### The problem
Using the listing below, set down each line from the line containing "CA 2023 : 8" through the line containing "libellé du compte", both ends included, exactly and with nothing added.

### Recorded information
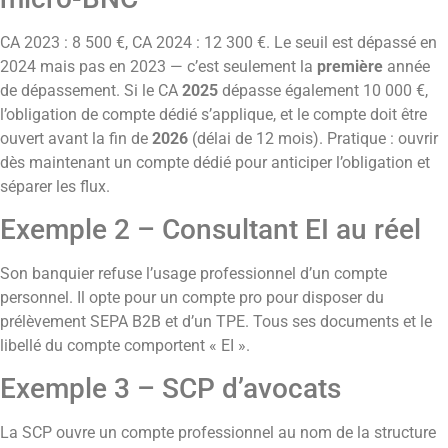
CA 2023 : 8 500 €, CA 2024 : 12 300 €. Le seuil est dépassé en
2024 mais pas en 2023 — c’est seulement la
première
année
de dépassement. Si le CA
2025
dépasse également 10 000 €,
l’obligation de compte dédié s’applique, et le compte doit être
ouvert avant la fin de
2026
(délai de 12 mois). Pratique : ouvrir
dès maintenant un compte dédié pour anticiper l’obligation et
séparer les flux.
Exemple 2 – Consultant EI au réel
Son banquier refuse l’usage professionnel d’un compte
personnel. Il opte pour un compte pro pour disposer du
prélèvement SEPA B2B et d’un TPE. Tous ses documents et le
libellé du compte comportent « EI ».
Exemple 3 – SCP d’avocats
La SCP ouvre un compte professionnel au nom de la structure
==
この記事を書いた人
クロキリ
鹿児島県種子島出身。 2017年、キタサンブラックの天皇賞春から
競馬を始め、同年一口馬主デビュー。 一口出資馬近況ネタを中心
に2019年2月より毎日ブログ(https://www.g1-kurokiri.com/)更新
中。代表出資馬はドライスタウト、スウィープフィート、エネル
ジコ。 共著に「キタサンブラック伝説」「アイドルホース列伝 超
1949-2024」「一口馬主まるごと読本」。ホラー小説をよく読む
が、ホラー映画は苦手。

### Solution for this task
CA 2023 : 8 500 €, CA 2024 : 12 300 €. Le seuil est dépassé en
2024 mais pas en 2023 — c’est seulement la
première
année
de dépassement. Si le CA
2025
dépasse également 10 000 €,
l’obligation de compte dédié s’applique, et le compte doit être
ouvert avant la fin de
2026
(délai de 12 mois). Pratique : ouvrir
dès maintenant un compte dédié pour anticiper l’obligation et
séparer les flux.
Exemple 2 – Consultant EI au réel
Son banquier refuse l’usage professionnel d’un compte
personnel. Il opte pour un compte pro pour disposer du
prélèvement SEPA B2B et d’un TPE. Tous ses documents et le
libellé du compte comportent « EI ».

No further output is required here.